**Work to complete:**
The answer must consist solely of the lines from the opening line of the entries through the line with "formation for targeted", transcribed exactly and without any pictures.

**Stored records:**
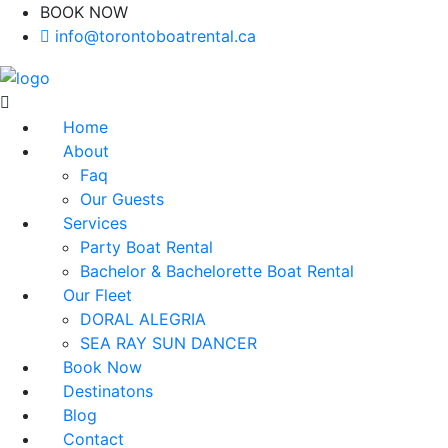
BOOK NOW
(416)-707-0090
info@torontoboatrental.ca
Home
About
Faq
Our Guests
Services
Party Boat Rental
Bachelor & Bachelorette Boat Rental
Our Fleet
DORAL ALEGRIA
SEA RAY SUN DANCER
Book Now
Destinatons
Blog
Contact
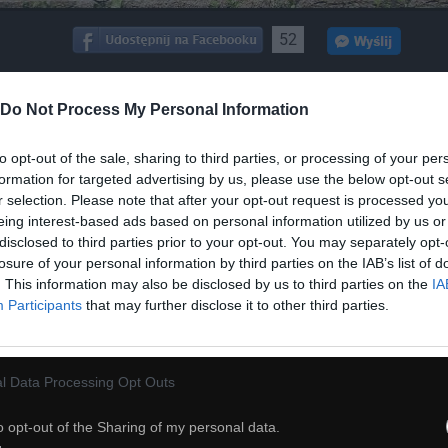
52
ch
Dodaj do przyjaciół
Do Not Process My Personal Information
to opt-out of the sale, sharing to third parties, or processing of your per
Prawdziwy facet
formation for targeted advertising by us, please use the below opt-out s
r selection. Please note that after your opt-out request is processed y
eing interest-based ads based on personal information utilized by us or
disclosed to third parties prior to your opt-out. You may separately opt-
losure of your personal information by third parties on the IAB’s list of
. This information may also be disclosed by us to third parties on the
IA
Participants
that may further disclose it to other third parties.
l Data Processing Opt Outs
o opt-out of the Sharing of my personal data.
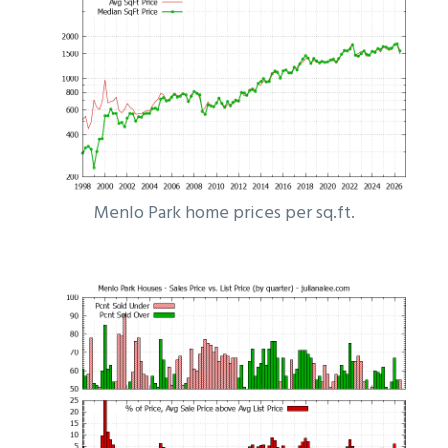
Menlo Park home prices per sq.ft.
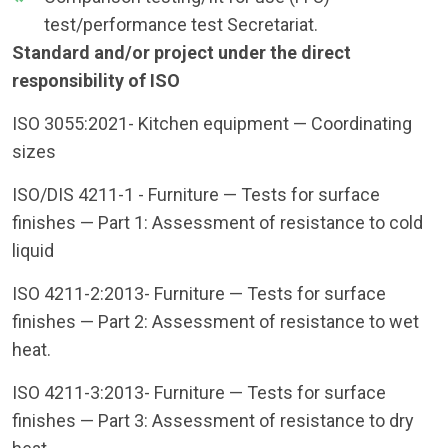
test/performance test Secretariat.
Standard and/or project under the direct
responsibility of ISO
ISO 3055:2021- Kitchen equipment — Coordinating
sizes
ISO/DIS 4211-1 - Furniture — Tests for surface
finishes — Part 1: Assessment of resistance to cold
liquid
ISO 4211-2:2013- Furniture — Tests for surface
finishes — Part 2: Assessment of resistance to wet
heat.
ISO 4211-3:2013- Furniture — Tests for surface
finishes — Part 3: Assessment of resistance to dry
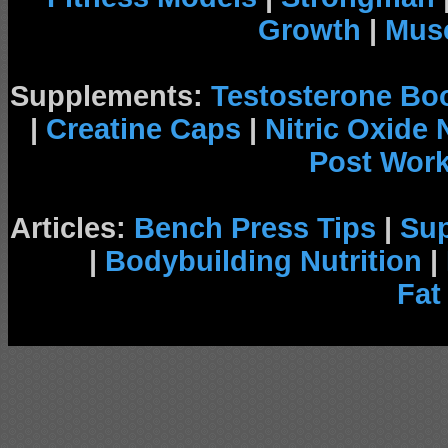
Growth
|
Musc
Supplements:
Testosterone Bo
|
Creatine Caps
|
Nitric Oxide
Post Wor
Articles:
Bench Press Tips
|
Su
|
Bodybuilding Nutrition
|
Fat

**Exercise answer:**
BOOK NOW
(416)-707-0090
info@torontoboatrental.ca
Home
About
Faq
Our Guests
Services
Party Boat Rental
Bachelor & Bachelorette Boat Rental
Our Fleet
DORAL ALEGRIA
SEA RAY SUN DANCER
Book Now
Destinatons
Blog
Contact
52
ch
Dodaj do przyjaciół
Do Not Process My Personal Information
to opt-out of the sale, sharing to third parties, or processing of your per
Prawdziwy facet
formation for targeted advertising by us, please use the below opt-out s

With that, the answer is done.